Electric pick-up startup Rivian stock (NASDAQ: RIVN) has declined by about 5% over the last month and remains down by about 68% this year. Rivian recently posted a mixed set of Q2 2022 results, with its adjusted loss coming in at a wider than expected $1.62 per share partly due to inflation and supply chain challenges. The company also revised profit guidance for the full year, projecting an EBITDA loss of $5.45 billion, compared to its previous estimate of $4.75 billion, However, Rivian’s production is scaling up as planned, with the company manufacturing 4,401 vehicles in the second quarter, up from 2,553 in the Q1. The company also essentially reiterated its full-year delivery guidance indicating that it would ship a total of 25,000 vehicles for the year. Demand for the Rivian vehicles is holding up despite the company’s move to hike prices by over 15% earlier this year. Rivian had about 98,000 orders for its R1 EVs as of the end of June, up from 90,000 orders as of early May.
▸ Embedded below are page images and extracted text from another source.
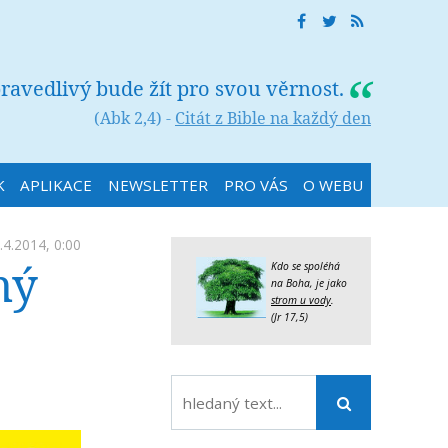
ravedlivý bude žít pro svou věrnost.
(Abk 2,4) -
Citát z Bible na každý den
K
APLIKACE
NEWSLETTER
PRO VÁS
O WEBU
.4.2014, 0:00
ný
Kdo se spoléhá
na Boha, je jako
strom u vody
.
(Jr 17,5)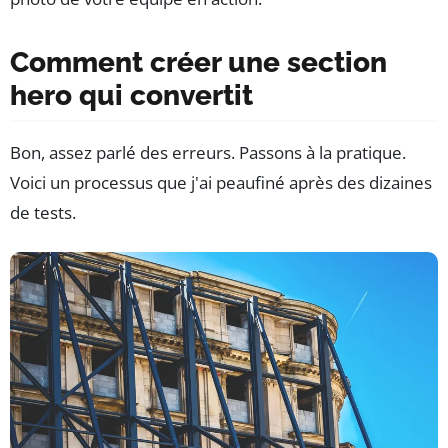
Comment créer une section
hero qui convertit
Bon, assez parlé des erreurs. Passons à la pratique.
Voici un processus que j'ai peaufiné après des dizaines
de tests.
Although we’d been negative on Rivian stock when the company went public in November 2021 due to its lofty valuation, which at one point stood at over $130 per share (translating into a $100 billion-plus market cap), we think the stock is a fairly good value at current levels of about $30 per share. Now Rivian’s losses and high cash burn are a concern, but the company is well-capitalized, with net cash standing at over $15 billion as of the most recent quarter. In fact, Rivian’s market cap currently stands at a little over $29 billion, implying that the market is currently valuing the company’s core business at just about $14 billion. Based on a 2022 consensus revenue estimate of about $1.85 billion, Rivian’s core business is valued at just about 7.5x sales, which is reasonable for a fast-growing company that offers a compelling product.
There are also indicators that the broader semiconductor shortage could also be easing and this might eventually prove to be a tailwind for the company’s production. Now, although there are concerns about the global economy and broader automotive sales, with most mainstream auto stocks fairing poorly over the last month, Rivian should be somewhat immune to near-term headwinds, given that demand is considerably outstripping supply at this juncture.
Want exposure to the electrification of the automotive industry, without picking individual EV brands? Check out our theme on EV Component Supplier Stocks for a list of companies that stand to benefit from the big EV transition. While the theme outperformed over the last three years, it remains down by about -26% year-to-date.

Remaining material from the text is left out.